Meğersem Trump’un büyüğü heybede imiş!
Muhterem her defasında daha üst perdeden esip gürlüyor
Sanki zaman makinesinden on, on beş yıl geriye döndük
Hatırlayalım;
O dönemde İran eski devlet başkanı Ahmedinejat ile Baba Bush ve oğul Bush az atışmıyorlardı!
Sonunda bir birlerine şeytan bile demişlerdi de, petrolün varili 35 dolarlardan te 150 dolarlara kadar fırlamış
İki gemi arasında ki usturmaça gibi ezilen biz olmuştuk!
Aynı işçilik, aynı nakliye ve aynı rafineye rağmen köşe olan ABD, Rusya en baba da Arap ülkeleri olmuştu. Eh güney Amerika petrol ülkelerini de unutmayalım elbette…
Sonrasında ne olmuştu?
Biz Araplar dan gene yirmi beş milyon varil ham petrolü üç misli fazla dolar ödeyerek almış, onlarda bizden söğüşledikleri bu dolarlarla, özelleştirme adı altında tüm cumhuriyet döneminin birikimi kurum ve işletmeleri öldüm eşek fiyatına almışlardı!
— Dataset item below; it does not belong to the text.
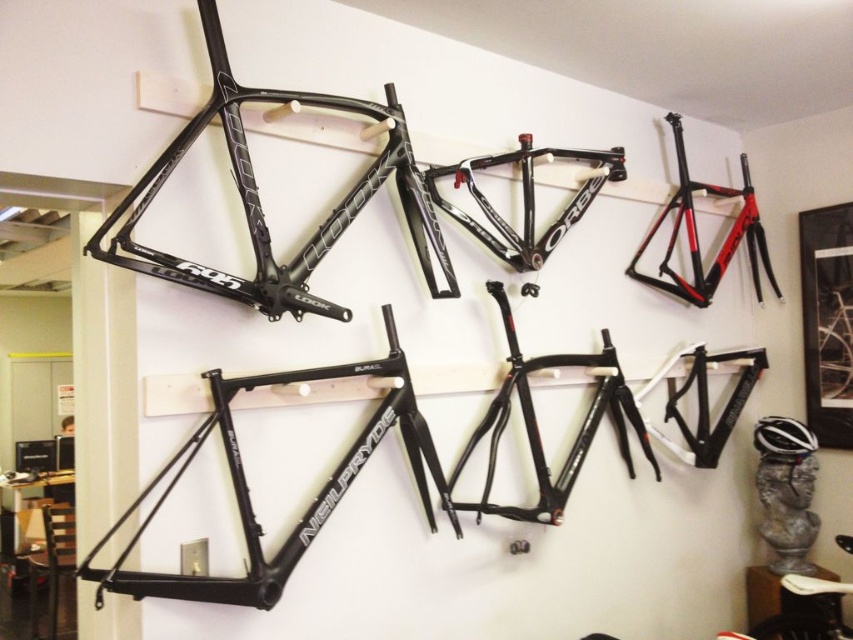 Between black matte bicycle frame at center and matte black frame at upper center, which one is positioned lower?

Positioned lower is black matte bicycle frame at center.

Looking at this image, who is more forward, (125, 515) or (329, 225)?

Positioned in front is point (125, 515).

Locate an element on the screen. black matte bicycle frame at center is located at coordinates (369, 456).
Yani bizim fazla ödediğimizle bizden mal kotarmışlardı…
Ne diyelim?
Yemeyenin malını işte böyle bir güzel yerlermiş!
Şimdi sanki bu çark bize döndü ve Trump’un diline bize dolaması da bu yüzden.
AB ülkelerinin ve Çin, Rusya gibi diğer ülkelerin bize bir anda kucak açıp, sevgi gösterisi, bayram değil, seyran değil bizi şapır şupur öpmeleri de sanmayın ki bizi sevdiklerinden…
Gene TL değer kaybetti ve turizmden tutunda her şeyimiz o kadar ucuzladı ki hepsi biraz da ben nasipleneyim tatlı telaşında!
Sözün özü;
Aman ha! Bizden hatırlatması…
Ekonomide kimse kimseyi, karakaşı, karagözü için sevmez. Hele, hele gelişmiş ve demokrasileri ileri ülkeler!